YOUR TASK →
From the records, return each line that has the word "arrow" in it.

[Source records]
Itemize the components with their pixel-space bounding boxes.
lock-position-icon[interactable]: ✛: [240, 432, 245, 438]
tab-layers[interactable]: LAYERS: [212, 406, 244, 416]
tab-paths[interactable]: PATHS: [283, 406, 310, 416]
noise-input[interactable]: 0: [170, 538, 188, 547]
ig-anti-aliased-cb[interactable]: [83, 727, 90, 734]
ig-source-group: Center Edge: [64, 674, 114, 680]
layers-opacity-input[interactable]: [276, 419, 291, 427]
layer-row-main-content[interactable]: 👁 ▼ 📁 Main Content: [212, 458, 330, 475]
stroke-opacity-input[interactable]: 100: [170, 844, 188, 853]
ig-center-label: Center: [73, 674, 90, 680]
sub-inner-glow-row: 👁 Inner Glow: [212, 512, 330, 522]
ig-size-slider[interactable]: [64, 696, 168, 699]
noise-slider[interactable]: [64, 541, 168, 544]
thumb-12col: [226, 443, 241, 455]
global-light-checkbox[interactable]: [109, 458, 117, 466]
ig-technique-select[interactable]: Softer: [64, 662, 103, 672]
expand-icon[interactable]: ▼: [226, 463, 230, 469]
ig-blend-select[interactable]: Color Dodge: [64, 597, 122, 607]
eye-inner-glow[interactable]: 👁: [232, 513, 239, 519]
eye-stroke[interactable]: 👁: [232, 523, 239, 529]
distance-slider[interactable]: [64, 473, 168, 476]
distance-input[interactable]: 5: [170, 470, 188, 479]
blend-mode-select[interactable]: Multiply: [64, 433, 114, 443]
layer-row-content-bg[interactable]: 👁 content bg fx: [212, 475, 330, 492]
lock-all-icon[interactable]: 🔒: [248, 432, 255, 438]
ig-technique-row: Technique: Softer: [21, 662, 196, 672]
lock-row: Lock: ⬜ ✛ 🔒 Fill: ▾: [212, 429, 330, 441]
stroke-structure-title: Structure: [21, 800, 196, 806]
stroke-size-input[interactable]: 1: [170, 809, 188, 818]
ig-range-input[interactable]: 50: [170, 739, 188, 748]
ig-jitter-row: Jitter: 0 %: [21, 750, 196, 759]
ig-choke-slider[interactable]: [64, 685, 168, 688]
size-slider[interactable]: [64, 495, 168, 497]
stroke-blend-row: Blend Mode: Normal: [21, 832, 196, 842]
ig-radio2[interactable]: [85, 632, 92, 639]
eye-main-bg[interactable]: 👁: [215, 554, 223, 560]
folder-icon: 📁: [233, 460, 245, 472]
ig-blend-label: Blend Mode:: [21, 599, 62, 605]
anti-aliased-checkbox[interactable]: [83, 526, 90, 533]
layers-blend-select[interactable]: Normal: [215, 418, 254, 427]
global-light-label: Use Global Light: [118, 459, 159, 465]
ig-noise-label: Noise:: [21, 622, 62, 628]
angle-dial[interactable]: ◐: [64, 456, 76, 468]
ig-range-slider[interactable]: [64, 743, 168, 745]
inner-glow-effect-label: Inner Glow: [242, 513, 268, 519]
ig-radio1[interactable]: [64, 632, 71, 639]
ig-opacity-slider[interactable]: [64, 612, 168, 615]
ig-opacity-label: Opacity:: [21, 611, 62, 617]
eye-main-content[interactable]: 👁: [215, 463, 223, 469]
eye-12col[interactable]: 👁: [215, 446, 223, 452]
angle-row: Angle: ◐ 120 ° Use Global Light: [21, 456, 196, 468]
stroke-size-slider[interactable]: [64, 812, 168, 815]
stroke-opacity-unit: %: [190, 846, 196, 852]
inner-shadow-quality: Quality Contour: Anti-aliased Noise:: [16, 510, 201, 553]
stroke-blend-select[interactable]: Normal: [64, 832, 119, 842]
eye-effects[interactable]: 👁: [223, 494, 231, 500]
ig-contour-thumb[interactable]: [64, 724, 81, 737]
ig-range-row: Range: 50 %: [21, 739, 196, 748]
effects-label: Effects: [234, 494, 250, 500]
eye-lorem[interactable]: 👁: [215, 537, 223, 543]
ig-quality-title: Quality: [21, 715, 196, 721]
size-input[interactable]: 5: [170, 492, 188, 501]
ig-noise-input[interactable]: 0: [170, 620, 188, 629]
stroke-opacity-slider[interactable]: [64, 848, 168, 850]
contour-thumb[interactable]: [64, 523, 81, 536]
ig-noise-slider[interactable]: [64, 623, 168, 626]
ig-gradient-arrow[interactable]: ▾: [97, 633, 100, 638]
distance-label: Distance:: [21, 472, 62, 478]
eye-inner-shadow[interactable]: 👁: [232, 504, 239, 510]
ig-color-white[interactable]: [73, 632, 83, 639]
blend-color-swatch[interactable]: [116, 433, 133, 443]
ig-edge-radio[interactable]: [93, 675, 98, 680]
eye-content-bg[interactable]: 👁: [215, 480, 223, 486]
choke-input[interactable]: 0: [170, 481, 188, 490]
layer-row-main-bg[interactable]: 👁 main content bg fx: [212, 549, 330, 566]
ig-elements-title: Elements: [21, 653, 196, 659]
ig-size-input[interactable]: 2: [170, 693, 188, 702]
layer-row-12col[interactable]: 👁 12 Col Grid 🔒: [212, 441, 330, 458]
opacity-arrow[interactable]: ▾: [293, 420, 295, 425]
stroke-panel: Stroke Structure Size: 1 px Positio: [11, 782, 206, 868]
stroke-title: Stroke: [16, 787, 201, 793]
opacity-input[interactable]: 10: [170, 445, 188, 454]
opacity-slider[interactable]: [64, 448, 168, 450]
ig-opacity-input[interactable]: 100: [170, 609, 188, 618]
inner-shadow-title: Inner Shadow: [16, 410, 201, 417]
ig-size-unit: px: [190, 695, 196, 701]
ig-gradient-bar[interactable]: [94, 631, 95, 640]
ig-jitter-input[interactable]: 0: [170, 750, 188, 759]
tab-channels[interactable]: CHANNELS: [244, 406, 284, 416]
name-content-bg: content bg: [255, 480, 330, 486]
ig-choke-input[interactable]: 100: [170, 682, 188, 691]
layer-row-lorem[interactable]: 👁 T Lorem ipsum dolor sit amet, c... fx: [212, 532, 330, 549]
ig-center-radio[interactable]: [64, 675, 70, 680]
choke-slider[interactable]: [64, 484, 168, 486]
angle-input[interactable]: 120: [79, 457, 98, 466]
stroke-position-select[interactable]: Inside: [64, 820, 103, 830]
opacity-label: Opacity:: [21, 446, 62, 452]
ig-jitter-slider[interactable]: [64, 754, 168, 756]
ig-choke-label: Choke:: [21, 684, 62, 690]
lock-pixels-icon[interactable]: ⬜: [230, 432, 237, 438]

SOLUTION TO THIS PROBLEM →
ig-gradient-arrow[interactable]: ▾: [97, 633, 100, 638]
opacity-arrow[interactable]: ▾: [293, 420, 295, 425]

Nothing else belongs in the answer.